This was published under the 2010 to 2015 Conservative and Liberal Democrat coalition government
The main tax raising power voted for by the Scottish people in the 1997 Devolution Referendum is currently not available to MSPs.
The main tax raising power voted for by the Scottish people in the 1997 Devolution Referendum is currently not available to MSPs. The Scottish Secretary Michael Moore has today written to the First Minister and other Holyrood leaders to inform them that a decision by the Scottish Government not to commit resources to maintain the Scottish Variable Rate (SVR) tax power means that HMRC could no longer collect such a tax.
The SVR is the power to lower or raise the basic rate of income tax by 3p.
Mr Swinney told MSPs yesterday that he would not raise the Scottish Variable Rate of income tax but Mr Moore makes clear in his letter today that decisions taken by the Scottish Government mean the SVR power could not now be used before the 2013/14 tax year.
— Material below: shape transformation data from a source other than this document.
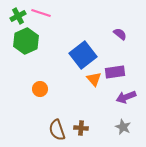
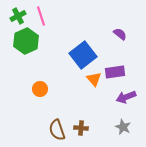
pink line: moved 3 px down; rotated 54 degrees clockwise
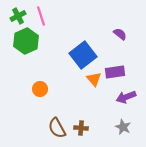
brown semicircle: moved 2 px up; rotated 10 degrees counterclockwise
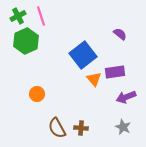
orange circle: moved 3 px left, 5 px down
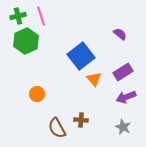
green cross: rotated 14 degrees clockwise
blue square: moved 2 px left, 1 px down
purple rectangle: moved 8 px right; rotated 24 degrees counterclockwise
brown cross: moved 8 px up
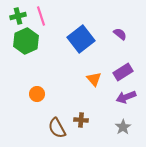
blue square: moved 17 px up
gray star: rotated 14 degrees clockwise
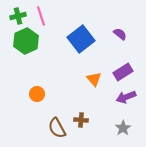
gray star: moved 1 px down
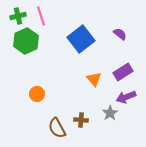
gray star: moved 13 px left, 15 px up
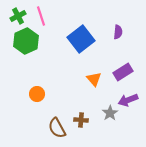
green cross: rotated 14 degrees counterclockwise
purple semicircle: moved 2 px left, 2 px up; rotated 56 degrees clockwise
purple arrow: moved 2 px right, 3 px down
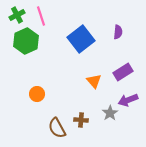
green cross: moved 1 px left, 1 px up
orange triangle: moved 2 px down
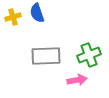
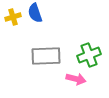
blue semicircle: moved 2 px left
pink arrow: moved 1 px left, 1 px up; rotated 24 degrees clockwise
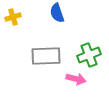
blue semicircle: moved 22 px right
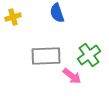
green cross: rotated 15 degrees counterclockwise
pink arrow: moved 4 px left, 3 px up; rotated 24 degrees clockwise
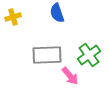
gray rectangle: moved 1 px right, 1 px up
pink arrow: moved 2 px left; rotated 12 degrees clockwise
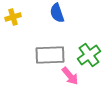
gray rectangle: moved 3 px right
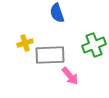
yellow cross: moved 12 px right, 26 px down
green cross: moved 5 px right, 10 px up; rotated 15 degrees clockwise
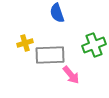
pink arrow: moved 1 px right, 1 px up
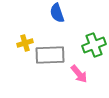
pink arrow: moved 8 px right, 1 px up
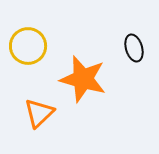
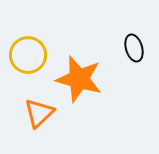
yellow circle: moved 9 px down
orange star: moved 4 px left
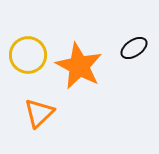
black ellipse: rotated 72 degrees clockwise
orange star: moved 13 px up; rotated 12 degrees clockwise
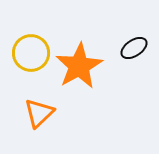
yellow circle: moved 3 px right, 2 px up
orange star: rotated 15 degrees clockwise
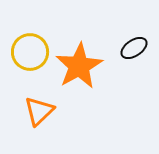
yellow circle: moved 1 px left, 1 px up
orange triangle: moved 2 px up
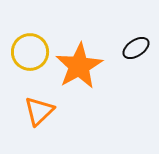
black ellipse: moved 2 px right
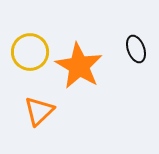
black ellipse: moved 1 px down; rotated 76 degrees counterclockwise
orange star: rotated 12 degrees counterclockwise
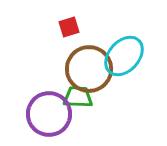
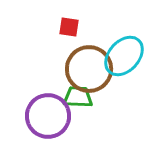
red square: rotated 25 degrees clockwise
purple circle: moved 1 px left, 2 px down
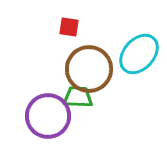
cyan ellipse: moved 15 px right, 2 px up
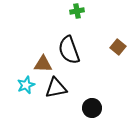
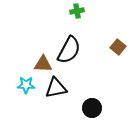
black semicircle: rotated 132 degrees counterclockwise
cyan star: rotated 24 degrees clockwise
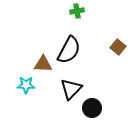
black triangle: moved 15 px right, 1 px down; rotated 35 degrees counterclockwise
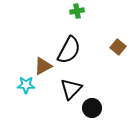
brown triangle: moved 2 px down; rotated 30 degrees counterclockwise
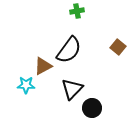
black semicircle: rotated 8 degrees clockwise
black triangle: moved 1 px right
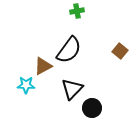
brown square: moved 2 px right, 4 px down
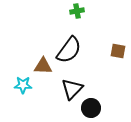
brown square: moved 2 px left; rotated 28 degrees counterclockwise
brown triangle: rotated 30 degrees clockwise
cyan star: moved 3 px left
black circle: moved 1 px left
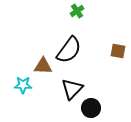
green cross: rotated 24 degrees counterclockwise
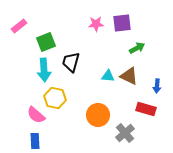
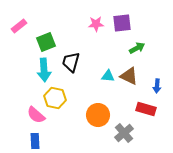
gray cross: moved 1 px left
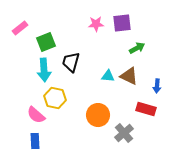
pink rectangle: moved 1 px right, 2 px down
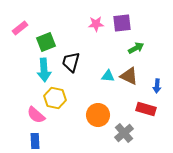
green arrow: moved 1 px left
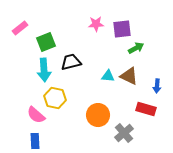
purple square: moved 6 px down
black trapezoid: rotated 60 degrees clockwise
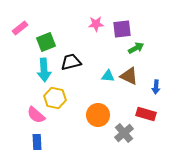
blue arrow: moved 1 px left, 1 px down
red rectangle: moved 5 px down
blue rectangle: moved 2 px right, 1 px down
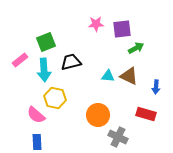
pink rectangle: moved 32 px down
gray cross: moved 6 px left, 4 px down; rotated 24 degrees counterclockwise
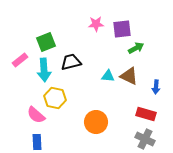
orange circle: moved 2 px left, 7 px down
gray cross: moved 27 px right, 2 px down
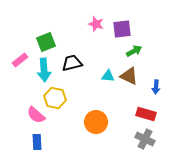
pink star: rotated 21 degrees clockwise
green arrow: moved 2 px left, 3 px down
black trapezoid: moved 1 px right, 1 px down
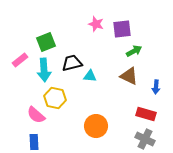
cyan triangle: moved 18 px left
orange circle: moved 4 px down
blue rectangle: moved 3 px left
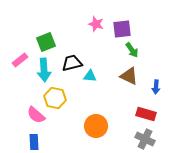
green arrow: moved 2 px left, 1 px up; rotated 84 degrees clockwise
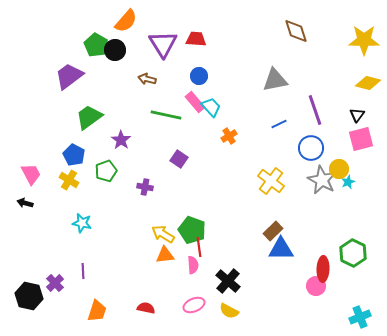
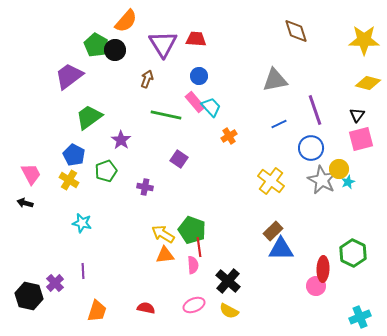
brown arrow at (147, 79): rotated 96 degrees clockwise
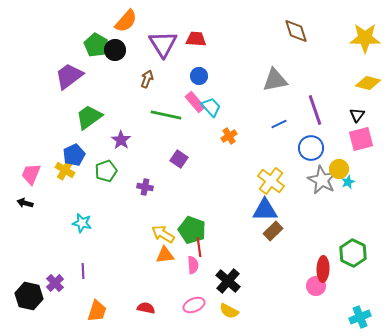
yellow star at (364, 40): moved 1 px right, 2 px up
blue pentagon at (74, 155): rotated 20 degrees clockwise
pink trapezoid at (31, 174): rotated 130 degrees counterclockwise
yellow cross at (69, 180): moved 4 px left, 10 px up
blue triangle at (281, 249): moved 16 px left, 39 px up
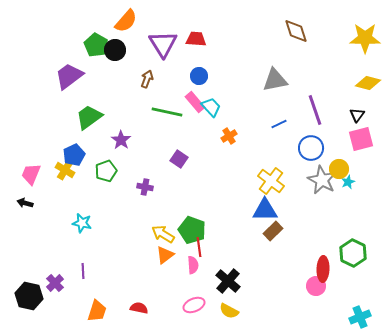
green line at (166, 115): moved 1 px right, 3 px up
orange triangle at (165, 255): rotated 30 degrees counterclockwise
red semicircle at (146, 308): moved 7 px left
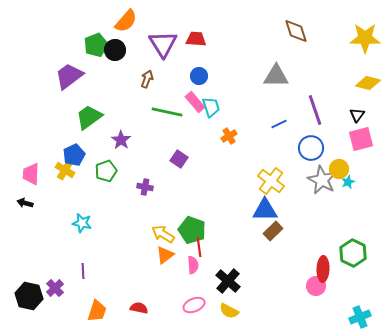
green pentagon at (96, 45): rotated 20 degrees clockwise
gray triangle at (275, 80): moved 1 px right, 4 px up; rotated 12 degrees clockwise
cyan trapezoid at (211, 107): rotated 25 degrees clockwise
pink trapezoid at (31, 174): rotated 20 degrees counterclockwise
purple cross at (55, 283): moved 5 px down
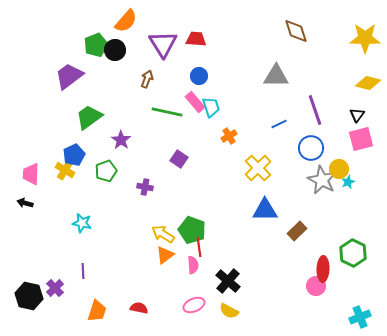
yellow cross at (271, 181): moved 13 px left, 13 px up; rotated 8 degrees clockwise
brown rectangle at (273, 231): moved 24 px right
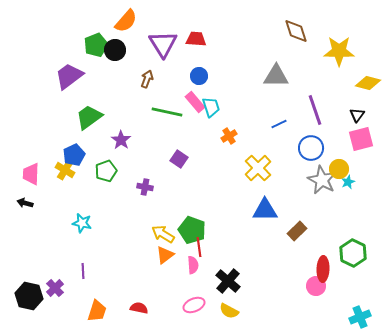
yellow star at (365, 38): moved 26 px left, 13 px down
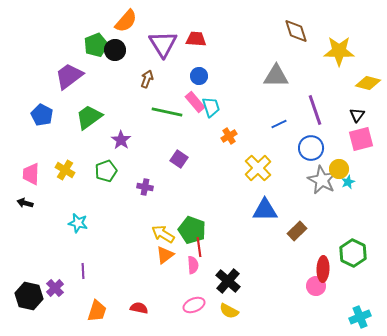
blue pentagon at (74, 155): moved 32 px left, 40 px up; rotated 20 degrees counterclockwise
cyan star at (82, 223): moved 4 px left
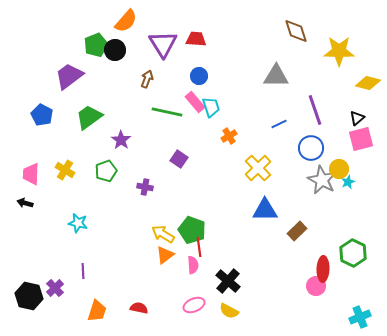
black triangle at (357, 115): moved 3 px down; rotated 14 degrees clockwise
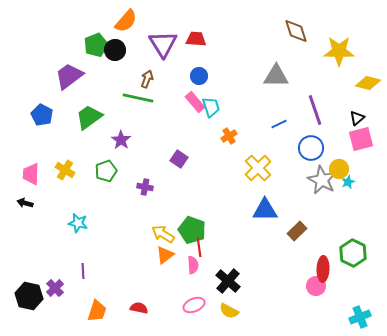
green line at (167, 112): moved 29 px left, 14 px up
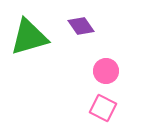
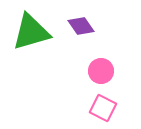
green triangle: moved 2 px right, 5 px up
pink circle: moved 5 px left
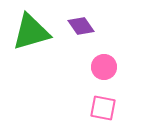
pink circle: moved 3 px right, 4 px up
pink square: rotated 16 degrees counterclockwise
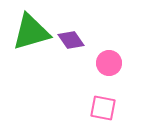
purple diamond: moved 10 px left, 14 px down
pink circle: moved 5 px right, 4 px up
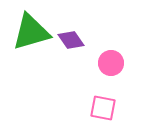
pink circle: moved 2 px right
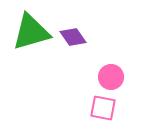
purple diamond: moved 2 px right, 3 px up
pink circle: moved 14 px down
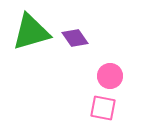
purple diamond: moved 2 px right, 1 px down
pink circle: moved 1 px left, 1 px up
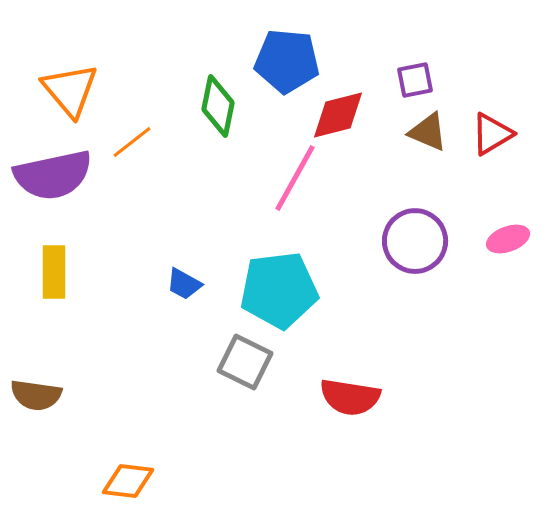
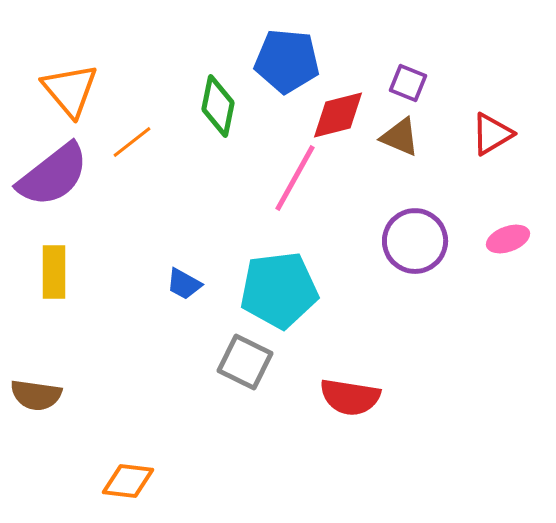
purple square: moved 7 px left, 3 px down; rotated 33 degrees clockwise
brown triangle: moved 28 px left, 5 px down
purple semicircle: rotated 26 degrees counterclockwise
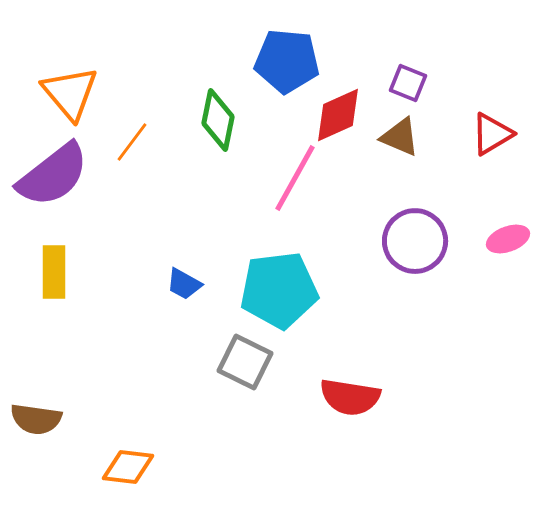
orange triangle: moved 3 px down
green diamond: moved 14 px down
red diamond: rotated 10 degrees counterclockwise
orange line: rotated 15 degrees counterclockwise
brown semicircle: moved 24 px down
orange diamond: moved 14 px up
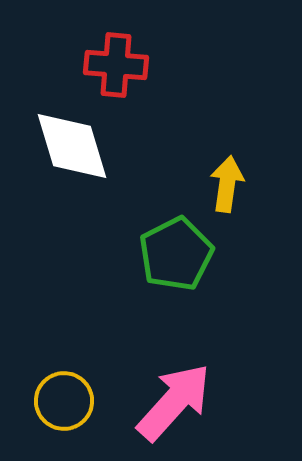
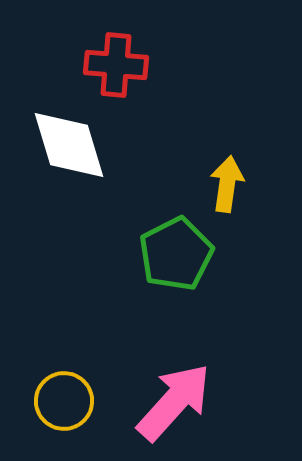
white diamond: moved 3 px left, 1 px up
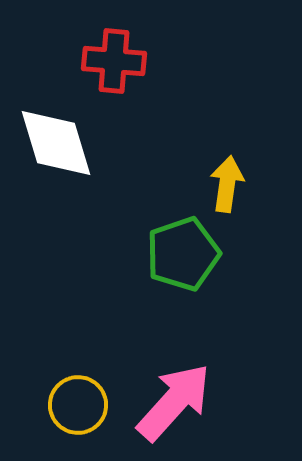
red cross: moved 2 px left, 4 px up
white diamond: moved 13 px left, 2 px up
green pentagon: moved 7 px right; rotated 8 degrees clockwise
yellow circle: moved 14 px right, 4 px down
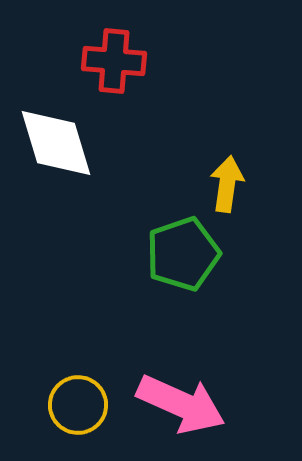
pink arrow: moved 7 px right, 2 px down; rotated 72 degrees clockwise
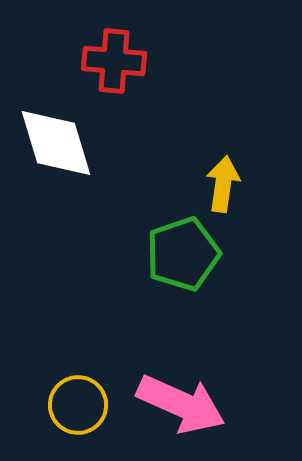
yellow arrow: moved 4 px left
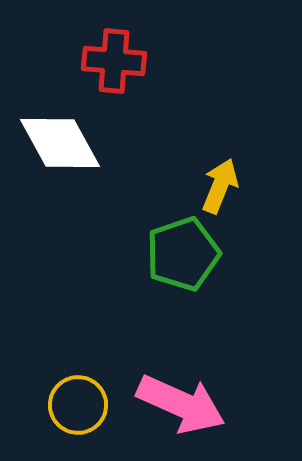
white diamond: moved 4 px right; rotated 12 degrees counterclockwise
yellow arrow: moved 3 px left, 2 px down; rotated 14 degrees clockwise
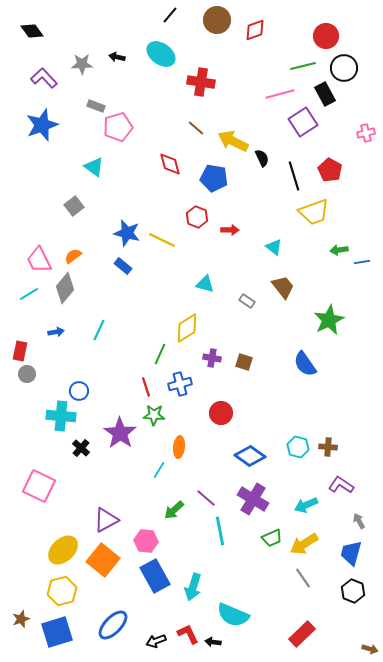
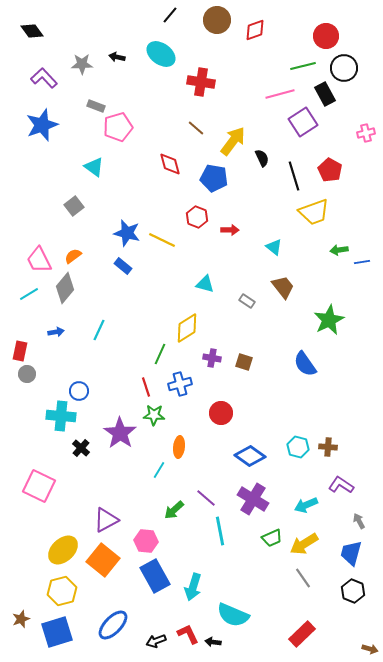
yellow arrow at (233, 141): rotated 100 degrees clockwise
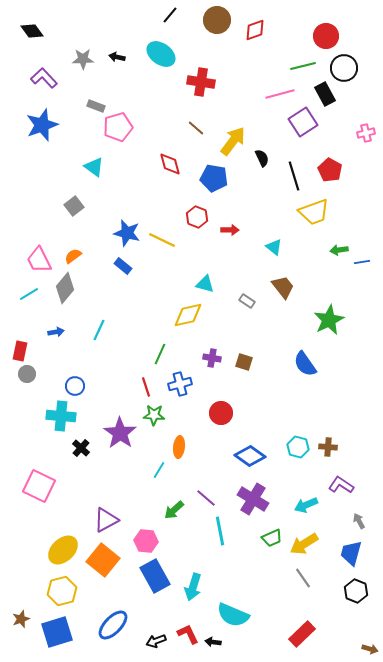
gray star at (82, 64): moved 1 px right, 5 px up
yellow diamond at (187, 328): moved 1 px right, 13 px up; rotated 20 degrees clockwise
blue circle at (79, 391): moved 4 px left, 5 px up
black hexagon at (353, 591): moved 3 px right
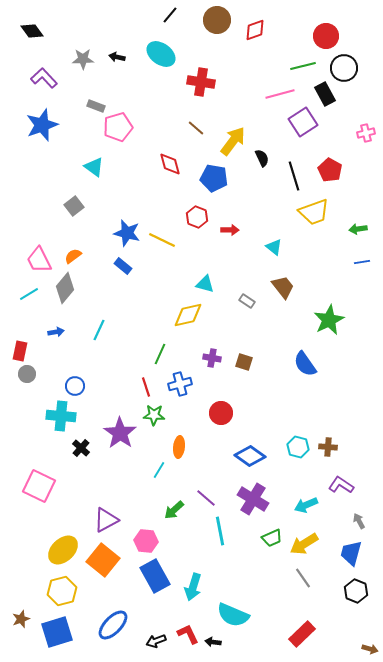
green arrow at (339, 250): moved 19 px right, 21 px up
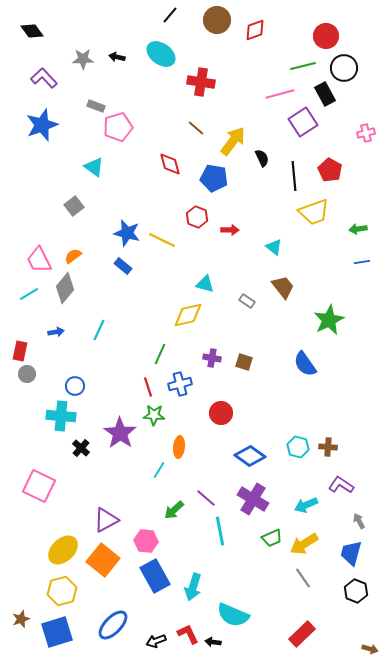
black line at (294, 176): rotated 12 degrees clockwise
red line at (146, 387): moved 2 px right
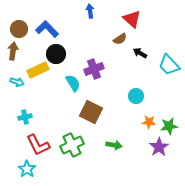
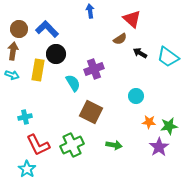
cyan trapezoid: moved 1 px left, 8 px up; rotated 10 degrees counterclockwise
yellow rectangle: rotated 55 degrees counterclockwise
cyan arrow: moved 5 px left, 7 px up
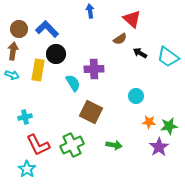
purple cross: rotated 18 degrees clockwise
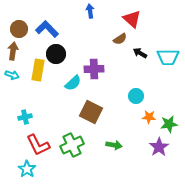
cyan trapezoid: rotated 35 degrees counterclockwise
cyan semicircle: rotated 78 degrees clockwise
orange star: moved 5 px up
green star: moved 2 px up
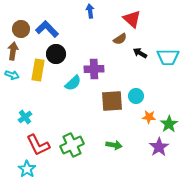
brown circle: moved 2 px right
brown square: moved 21 px right, 11 px up; rotated 30 degrees counterclockwise
cyan cross: rotated 24 degrees counterclockwise
green star: rotated 24 degrees counterclockwise
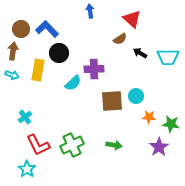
black circle: moved 3 px right, 1 px up
green star: moved 2 px right; rotated 30 degrees counterclockwise
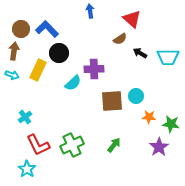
brown arrow: moved 1 px right
yellow rectangle: rotated 15 degrees clockwise
green arrow: rotated 63 degrees counterclockwise
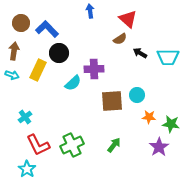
red triangle: moved 4 px left
brown circle: moved 6 px up
cyan circle: moved 1 px right, 1 px up
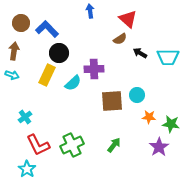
yellow rectangle: moved 9 px right, 5 px down
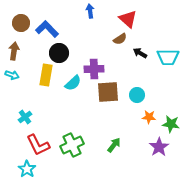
yellow rectangle: moved 1 px left; rotated 15 degrees counterclockwise
brown square: moved 4 px left, 9 px up
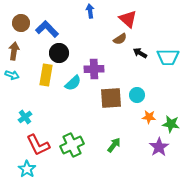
brown square: moved 3 px right, 6 px down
The Scottish Secretary has written to the other main parties to advise them that they will not be able to use this power until the penultimate year of the next Parliament.
Michael Moore said:
“The previous arrangements to ensure that the SVR tax could be invoked within 10 months were allowed to lapse in 2007. I am not privy to the discussions that went on between 2007 and 2010 but I do know that the Scottish Government informed us in August that they were not going to pay for HMRC to work on the PAYE systems to enable the SVR to be available after the 2011 election.
“It is now clear that because the system has not been maintained at the previous ten-month readiness, HMRC would require two years notice to invoke the SVR. I am conscious that the various political parties will be considering their policy programmes for next year’s Holyrood election. I felt it was imperative to inform them that this tax power, which formed part of the original devolution settlement, is not available to whoever forms the next Scottish Government.
“It is worth saying that the forthcoming Scotland Bill that I will publish in the next few weeks will contain the biggest transfer of financial powers from London since the creation of the UK. Our expectation is that these greater powers would be available to MSPs from 2015.”
The 1998 Scotland Act section 80 allows for any administrative costs incurred by HMRC in relation to the Scottish Parliament’s tax varying power to be met by Scottish Ministers, whilst it is an established principle that the costs of devolution should be met from the Scottish Budget. The SVR power has never been used by the Scottish Parliament.
John Swinney made the following comment in the Scottish Parliament yesterday:
“Within the Parliament’s existing revenue powers, we have explored options for maximising our income. We have been mindful of the need to consider the effect of the significant tax rises that the UK Government has announced before we act. I therefore confirm that we will not raise the Scottish variable rate of income tax.”